Não vale nada do que eu guardo mais,

Do campinho lá da Rua do Gás!

A DESCOBERTA DO MAR

                             Não, não íamos à praia. (...)

                                   Pois é, também não víamos o mar

                                   E as lagoas não compensavam.

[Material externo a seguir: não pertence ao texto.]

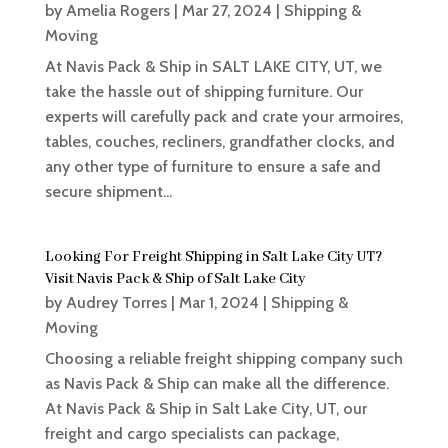
by
Amelia Rogers
|
Mar 27, 2024
|
Shipping &
Moving
At Navis Pack & Ship in SALT LAKE CITY, UT, we
take the hassle out of shipping furniture. Our
experts will carefully pack and crate your armoires,
tables, couches, recliners, grandfather clocks, and
any other type of furniture to ensure a safe and
secure shipment...
Looking For Freight Shipping in Salt Lake City UT?
Visit Navis Pack & Ship of Salt Lake City
by
Audrey Torres
|
Mar 1, 2024
|
Shipping &
Moving
Choosing a reliable freight shipping company such
as Navis Pack & Ship can make all the difference.
At Navis Pack & Ship in Salt Lake City, UT, our
freight and cargo specialists can package,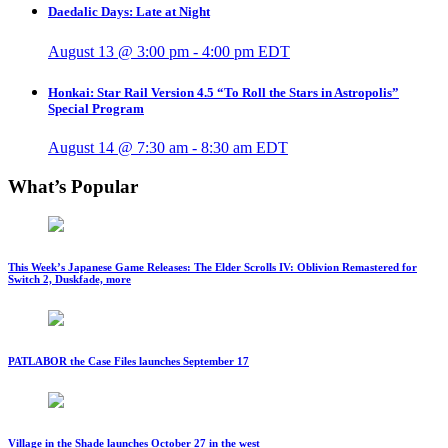
Daedalic Days: Late at Night
August 13 @ 3:00 pm
-
4:00 pm
EDT
Honkai: Star Rail Version 4.5 “To Roll the Stars in Astropolis”
Special Program
August 14 @ 7:30 am
-
8:30 am
EDT
What’s Popular
This Week’s Japanese Game Releases: The Elder Scrolls IV: Oblivion Remastered for
Switch 2, Duskfade, more
PATLABOR the Case Files launches September 17
Village in the Shade launches October 27 in the west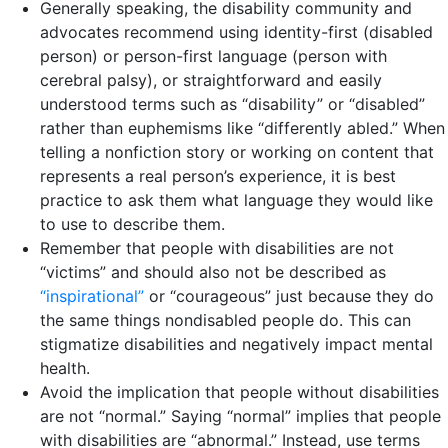
Generally speaking, the disability community and
advocates recommend using identity-first (disabled
person) or person-first language (person with
cerebral palsy), or straightforward and easily
understood terms such as “disability” or “disabled”
rather than euphemisms like “differently abled.” When
telling a nonfiction story or working on content that
represents a real person’s experience, it is best
practice to ask them what language they would like
to use to describe them.
Remember that people with disabilities are not
“victims” and should also not be described as
“inspira
t
ional”
or “courageous” just because they do
the same things nondisabled people do. This can
stigmatize disabilities and negatively impact mental
health.
Avoid the implication that people without disabilities
are not “normal.” Saying “normal” implies that people
with disabilities are “abnormal.” Instead, use terms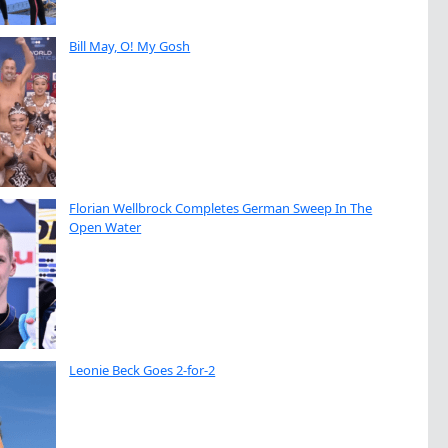
Bill May, O! My Gosh
Florian Wellbrock Completes German Sweep In The
Open Water
Leonie Beck Goes 2-for-2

                                                           (Ruy Espinheira Filho)

Eu também não via o mar.

Via o ribeirão e o brejo.

Vi depois um manso rio,

Onde aprendi a nadar.

Sonhava noites a fio.

No fundo havia o desejo

De sair e ver o mar.

Foi graças ao trem-de-ferro,

Que um dia parou na praça,

Com intenção de me lançar

Por um caminho sem erro,

E me levou para o mar.

Até me dava de graça

O contrário de um desterro.

Falam mais alto o meu sonho

E toda a minha alegria,

Com gosto de navegar.

Levei um susto medonho,

Tamanho mesmo do mar;

Com cores de epifania,

Era maior que o meu sonho.

Meu pai levou-me a um bar,

Que não comporta miçanga

(Ardente nome: Vesúvio!),

Um éden diante do mar.

Corre pelo ar um eflúvio,

Traço um sorvete de manga,

Satisfaz-me o bom-mirar.

Vastidão de azul e verde,

A se perder no horizonte,

No rastro de branca espuma!

Quanta alegria em se ver

De longe o quanto se esfuma,

Qual doce correr de fonte!

Na vida quanto se perde...

Um dia escrevi louronda,

Palavra de amor concreto,

Em folha depois sumida,

Na esteira de doida onda.

Uma lição para a vida:

Hoje sei em que dialeto

Um dia escrevi louronda.

Água, terra, fogo e ar,

Trouxe ao menino a ciência,

E muito mais. Quando busco

Uma rima para mar,

Seja aurora ou lusco-fusco,

Cá me diz a experiência:

Não há melhor do que bar.

A CASA BRANCA QUE VOAVA

Deixo a casa que para mim voava.

Sempre fincada estava, mas tinha asa.

Saltava serras, rios navegava;

corria em trilhos, sendo sempre casa.

 

Sentado num jardim, me concentrava,

mirando as árvores; em tarde rasa

de frescor, vinha e súbito pousava.

É pelo coração que o sonho vaza.

 

Era assim, por sobre horas e distâncias,

ela vindo aliviar as minhas ânsias,

às vezes, a sentia em minhas mãos.

 

Não sei se é o destino fatal das casas.

Sei que, sempre de nervo e mente sãos,

vezes acordo sob aquelas asas. 


VATICÍNIO

Na última página,

O último verso.

Ah, que vontade

Fosse um regresso!



Quebra de cacau, cultura que marca a história tanto de Água Preta, como de Uruçuca

(Observação: a série de poemas que se inserem nesta postagem provêm do livro Estuário dos Dias e outros poemas (Salvador: Caramurê, 2017) e inéditos, da autoria de Florisvaldo Mattos).